Propriété de la famille depuis longtemps

Les services nous indiquent cependant que «les parcelles concernées sont propriété de la famille Vuissoz depuis les années 1960». Stéphane Vuissoz s’étonne de cette affirmation, qui ne démontre rien. «Cela montre surtout qu’on n’a jamais cherché à inquiéter les vrais perturbateurs, à savoir les entreprises de la région qui avaient exploité ce site comme une décharge pour y entreposer des produits pollués. Nous ne savions rien de cela avant que l’État soit contraint de les dévoiler au fil de la procédure.»

Car le processus dure depuis seize ans et, à ce jour, aucune décision formelle n’a été rendue. L’État explique que cela dépend «du degré d’urgence eu égard aux polluants présents et à l’exposition des biens environnementaux à protéger». Plusieurs procédures en justice d’autres acteurs ont aussi ralenti le dossier.

L’Office fédéral de l’environnement, dans plusieurs courriers, semble pourtant montrer que l’assainissement doit se faire rapidement. Il évoque des déchets qui trempent dans la nappe phréatique avec un écoulement de 600 kilos par an de fluorure dans les eaux souterraines. Le tout situé à 1300 mètres d’une source d’eau potable de la commune de Chalais. L’État du Valais calme le jeu, indiquant qu’il ne s’est pas formé de panache de pollution. Il nous l’assure: les polluants ne se trouvent pas dans les eaux pompées par le captage de Chalais.
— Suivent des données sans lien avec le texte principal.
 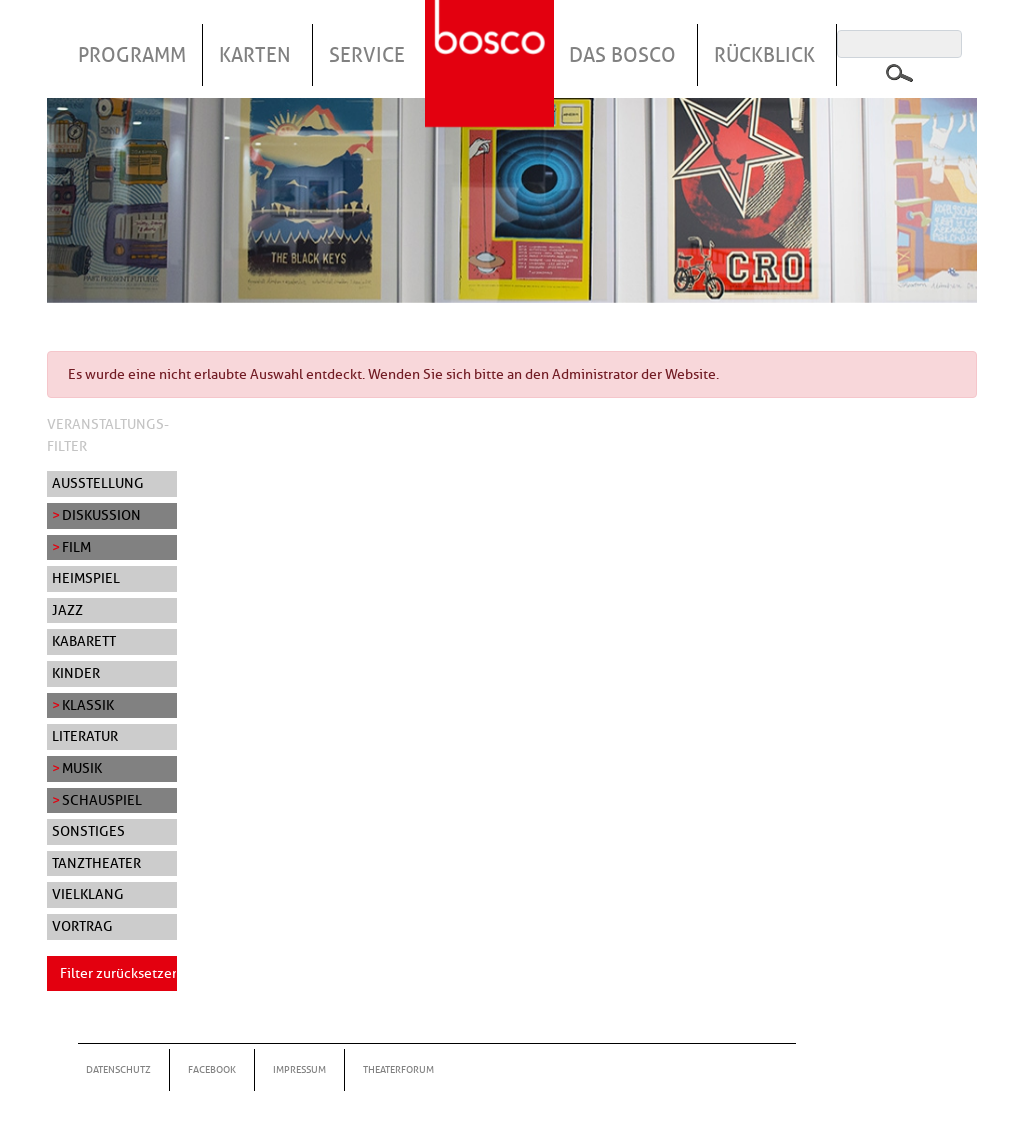 I want to click on Ausstellung, so click(x=98, y=483).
Le dossier semblait pourtant s’être accéléré ces dernières années dès 2017 sous l’impulsion de l’ancien chef du service de l’environnement Joël Rossier, lequel a démissionné avec fracas l’été passé, pointant de nombreux dysfonctionnements. Mais cela s’est enlisé. Selon des documents en notre possession, ce dernier s’étonne, courant 2019, que des séances se tiennent sans la présence de Normpack. Il y fait état de séances annulées ou desquelles il aurait lui-même été exclu. Du côté de l’administration, on certifie que toutes les parties disposent du même niveau d’information.

Si Stéphane Vuissoz s’inquiète, c’est que le processus doit tôt ou tard déboucher sur une décision de répartition des coûts. Les variantes retenues font état de montants allant de 70 à 90 millions de francs. Et si la grande partie sera à la charge du producteur des déchets – l’entreprise d’aluminium –, Normpack devrait, selon la loi, être désigné comme «perturbateur par situation» et donc participer aux coûts. L’entrepreneur s’étouffe.

«Je ne savais rien de cette pollution, je devrais plutôt être indemnisé pour pouvoir déménager.» Et de comparer sa situation avec celle des propriétaires du Haut-Valais dont les sols étaient pollués au mercure et qui n’ont pas été reconnus comme perturbateurs. L’État affirme que les cas ne sont pas comparables, car la pollution au mercure a pu être réglé par une convention et l’urgence n’était pas la même. Pas de quoi conforter Stéphane Vuisso, qui s’estime trahi, se disant toujours ouvert à une solution constructive.

Les bons offices de Christophe Darbellay

Aux dernières nouvelles, une décision aurait dû être rendue fin 2019. Ce n’est toujours pas le cas en raison «de la complexité des questions à trancher dans ce dossier». Plus étonnant, dans les derniers échanges que Normpack a eus avec le Conseil d’État, c’est Christophe Darbellay, et non Jacques Melly, qui signe les correspondances. L’ex-président du PDC suisse indique qu’il n’a fait que «proposer ses bons offices pour rechercher des solutions». Pourtant, fin janvier il aurait informé Normpack qu’il fallait s’attendre à s’acquitter d’environ 5 millions de francs.

Pour Stéphane Vuissoz, cela indique que tout est joué d’avance et le fait que le dossier prenne autant de temps et qu’aucune décision ne soit rendue ne peut avoir qu’un seul but. «L’État veut éviter des recours, de longues procédures et espère que nous allons tomber en faillite pour régler les comptes entre collectivités publiques.» Sans surprise, le Canton rejette cette argumentation: «L’insolvabilité d’un perturbateur signifie des coûts à la charge de la collectivité publique.» Désabusé, l’entrepreneur promet de se battre. «Sans autre solution, dites-moi sincèrement quelle PME valaisanne pourrait s’acquitter de 5 millions de francs sans que cela revienne à la mettre en faillite?»